Les mots du théâtre au XVIIIe siècle.
Régles.
Chamfort et Laporte, Dictionnaire dramatique, tome III, p. 24-26 :
RÉGLES. On entend ici par régles, les préceptes généraux & particuliers qui enseignent la maniere dont il faut conduire un Drame, pour le rendre agréable & intéressant. Ces préceptes se sont formés des différentes observations que des esprits critiques & judicieux ont faites sur tout ce qui pouvoit contribuer à la perfection d'un Ouvrage Dramatique, d'après la route que les grands Maîtres ont suivie. Il arrive quelquefois que des piéces irrégulieres, telles que le Cid, ne laissent pas de plaire extrêmement ; aussi-tôt on se met à mépriser les régles : c'est, dit-on, une pédanterie gênante & inutile ; & il y a un certain art de plaire qui est au-dessus de tout. Mais, qu'est-ce que cet art de plaire ? Il ne se définit point, on l'attrape par hasard : on n'est pas sûr de le rencontrer deux fois ; enfin, c'est une espéce de magie tout à fait inconnue. Peut-être tout cela n'est-il pas vrai. Il y a beaucoup d'apparence que quand les Piéces irrégulieres plaisent, ce n'est pas par les endroits irréguliers ; & il est certain qu'il n'y a point de Piéce sur le Théâtre qui soit, à de certains égards, moins réguliere que le Cid. Mais il se pourroit bien faire que tout ce qu'il y a d'important pour le Théâtre, ne fût point réduit en régles, ou du moins, ne fût pas fort connu. Ces régles, qui ne sont pas encore faites, ou que tout le monde ne sait pas, voilà apparemment l'art de plaire, voilà en quoi consiste la magie.

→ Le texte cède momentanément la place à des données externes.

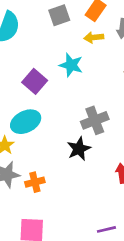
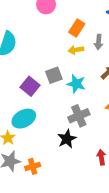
gray square: (59, 15) -> (54, 75), moved
cyan star: (71, 65) -> (76, 84), moved

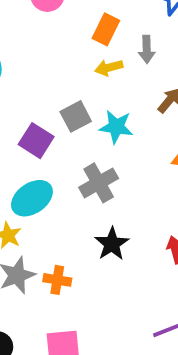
gray cross: (79, 116) -> (99, 183), moved
black star: (67, 139) -> (112, 244), moved
orange cross: (33, 166) -> (57, 280), turned 32

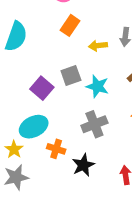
orange rectangle: (106, 29) -> (70, 25), moved
gray cross: (99, 183) -> (94, 124), moved
orange cross: (57, 280) -> (56, 149), moved

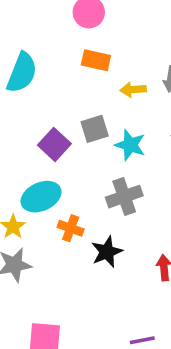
orange rectangle: (70, 25) -> (96, 60), turned 66

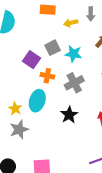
cyan ellipse: (41, 197) -> (37, 101), moved, turned -40
orange cross: (71, 228) -> (47, 76), moved

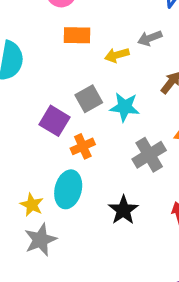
gray arrow: (91, 14) -> (150, 38), turned 72
orange cross: (47, 76) -> (83, 146), turned -32
gray cross: (74, 83) -> (149, 155), moved

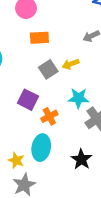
yellow arrow: (117, 55) -> (71, 64), moved
gray square: (89, 99) -> (48, 69), moved
cyan star: (125, 107) -> (78, 98), moved

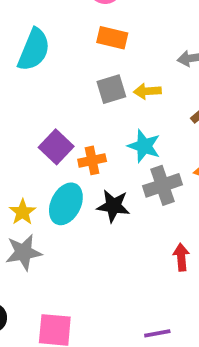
purple square: (28, 100) -> (56, 147), moved
black star: (81, 159) -> (113, 206), moved, turned 30

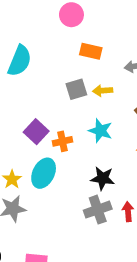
orange rectangle: (112, 38) -> (91, 51), moved
gray cross: (162, 185) -> (98, 210), moved
black star: (113, 206) -> (103, 178), moved

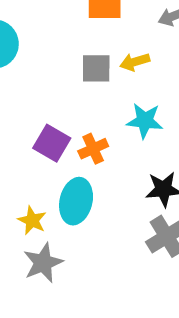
gray square: (76, 89) -> (96, 68), turned 30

2°. Pour trouver les régles du Théâtre, il faudroit remontez jusqu'aux premieres sources du beau, découvrir quelles sont les choses dont la vue peut plaire aux hommes, c'est-à-dire, leur occuper l'esprit, ou leur remuer le cœur agréablement ; & cela est déja d'une vaste étendue, & d'une fine discussion. Après avoir découvert quelles sont les actions qui, de leur nature, sont propres à plaire, il faudroit examiner quels changemens y apporte la forme du Théâtre, ou par nécessité, ou par le seul agrément ; & ces recherches étant faites avec toute l'exactitude & toute la justesse nécessaire, alors on n'auroit pas seulement trouvé les régles du Théâtre ; mais on seroit sûr de les avoir trouvées toutes ; & si, en descendant dans le détail, il en étoit échappé quelqu'une, on la rameneroit sans peine aux principes qui auroient été établis.
3°. Avoir trouvé toutes les régles du Théâtre, ce ne seroit pas encore toute la Poëtique ; il faudroit comparer ensemble ces différentes régles, & juger de leur différente importance. Telle est, presque toujours, la nature des sujets, qu'ils n'admettent pas toutes sortes de beautés : il faut faire un choix, & sacrifier les uns aux autres. Ainsi, il seroit fort utile d'avoir une balance où l'on pût, pour ainsi dire, peser les régles. On verroit qu'elles ne méritent pas toutes une égale autorité. Il y en a qu'il faut observer à la rigueur, d'autres qu'on peut éluder ; &, si on peut le dire, les unes demandent une soumission sincère, les autres se contentent d'une soumission apparente. Si l'on avoit trouvé les différentes sources qui les produisent, il ne seroit pas difficile de donner à chacune sa véritable valeur.
Référence :
Corneille, le Cid : c’est l’exemple même des pièces irrégulières, mais c’est lié à l’époque où elle a paru, les règles n’étant pas encore bien connues. Et ce n’est pas par leurs irrégularités que les pièces irrégulières plaisent.